Explainers
'Assessing the impact of CCP information operations related to Xinjiang' report
Albert Zhang with Tilla Hoja
Instead of improving its treatment of Uyghurs and other Turkic minorities, the Chinese Communist Party is responding to critiques of its human rights record by coordinating its state propaganda apparatus, security agencies and public relations industry to influence and even silence governments, businesses and civil society at home and abroad.
In ASPI’s report, Assessing the impact of CCP information operations related to Xinjiang, the authors collected and analysed a vast amount of multi-language data, including Chinese government documents and speeches, government statements made to the UN Human Rights Council, corporate responses to Chinese state-affiliated consumer backlashes (regarding Xinjiang-related forced labour), 613,301 Facebook posts, 6,780,809 tweets and retweets, and 494,710 media articles.

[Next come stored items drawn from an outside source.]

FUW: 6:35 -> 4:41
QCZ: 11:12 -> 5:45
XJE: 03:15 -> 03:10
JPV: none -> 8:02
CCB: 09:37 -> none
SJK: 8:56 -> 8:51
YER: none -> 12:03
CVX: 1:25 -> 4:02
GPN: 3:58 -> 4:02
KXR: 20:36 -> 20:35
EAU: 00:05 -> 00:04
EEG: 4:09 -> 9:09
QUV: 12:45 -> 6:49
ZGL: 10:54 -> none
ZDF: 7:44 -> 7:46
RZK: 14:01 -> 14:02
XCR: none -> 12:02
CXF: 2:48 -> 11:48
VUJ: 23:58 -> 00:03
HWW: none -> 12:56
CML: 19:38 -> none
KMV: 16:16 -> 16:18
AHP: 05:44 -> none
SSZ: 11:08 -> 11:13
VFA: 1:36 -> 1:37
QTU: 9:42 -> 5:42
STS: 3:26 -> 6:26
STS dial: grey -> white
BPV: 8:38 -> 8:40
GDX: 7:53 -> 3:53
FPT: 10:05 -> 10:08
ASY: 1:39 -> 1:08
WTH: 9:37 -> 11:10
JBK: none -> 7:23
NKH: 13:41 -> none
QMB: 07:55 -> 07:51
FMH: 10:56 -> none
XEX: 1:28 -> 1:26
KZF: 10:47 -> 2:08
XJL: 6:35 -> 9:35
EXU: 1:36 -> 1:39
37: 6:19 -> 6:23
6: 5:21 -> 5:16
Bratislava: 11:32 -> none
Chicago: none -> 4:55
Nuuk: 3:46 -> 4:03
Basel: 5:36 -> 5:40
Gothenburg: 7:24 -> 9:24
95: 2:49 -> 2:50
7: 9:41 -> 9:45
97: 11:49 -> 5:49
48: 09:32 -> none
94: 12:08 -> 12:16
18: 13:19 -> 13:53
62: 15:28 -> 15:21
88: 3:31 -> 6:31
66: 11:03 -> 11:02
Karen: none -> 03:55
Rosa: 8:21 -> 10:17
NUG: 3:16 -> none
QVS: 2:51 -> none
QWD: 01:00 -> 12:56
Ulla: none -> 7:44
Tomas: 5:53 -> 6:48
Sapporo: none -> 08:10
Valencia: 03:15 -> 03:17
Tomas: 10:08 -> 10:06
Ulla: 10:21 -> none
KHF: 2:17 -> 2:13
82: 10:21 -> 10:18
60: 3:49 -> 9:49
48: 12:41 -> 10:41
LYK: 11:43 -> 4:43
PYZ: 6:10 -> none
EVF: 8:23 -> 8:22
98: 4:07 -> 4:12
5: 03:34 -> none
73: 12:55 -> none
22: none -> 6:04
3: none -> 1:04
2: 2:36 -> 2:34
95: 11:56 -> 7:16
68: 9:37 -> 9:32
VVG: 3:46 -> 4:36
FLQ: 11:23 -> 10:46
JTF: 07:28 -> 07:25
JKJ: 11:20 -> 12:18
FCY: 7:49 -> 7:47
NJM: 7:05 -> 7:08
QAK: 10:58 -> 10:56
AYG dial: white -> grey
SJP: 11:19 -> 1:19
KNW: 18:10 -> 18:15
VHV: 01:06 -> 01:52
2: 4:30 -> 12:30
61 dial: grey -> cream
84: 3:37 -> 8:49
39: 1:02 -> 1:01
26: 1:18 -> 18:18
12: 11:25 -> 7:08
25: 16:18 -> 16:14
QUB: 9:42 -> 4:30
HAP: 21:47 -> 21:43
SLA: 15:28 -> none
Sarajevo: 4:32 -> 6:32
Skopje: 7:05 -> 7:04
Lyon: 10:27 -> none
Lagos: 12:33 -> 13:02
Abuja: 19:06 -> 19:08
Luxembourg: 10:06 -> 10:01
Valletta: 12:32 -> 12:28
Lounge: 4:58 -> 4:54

The research reveals that CCP information operations are successfully silencing governments, businesses and civil society organisations globally and deterring them from criticising the CCP’s humans rights record and actions.
CCP online information operations deny, distract and deter voices critical of CCP policies by flooding social media with positive depictions of Xinjiang and whitewashing evidence of human rights abuses.
These activities are coordinated with other coercive tactics such as state-affiliated trolling campaigns, cyber surveillance operations and offline harassment.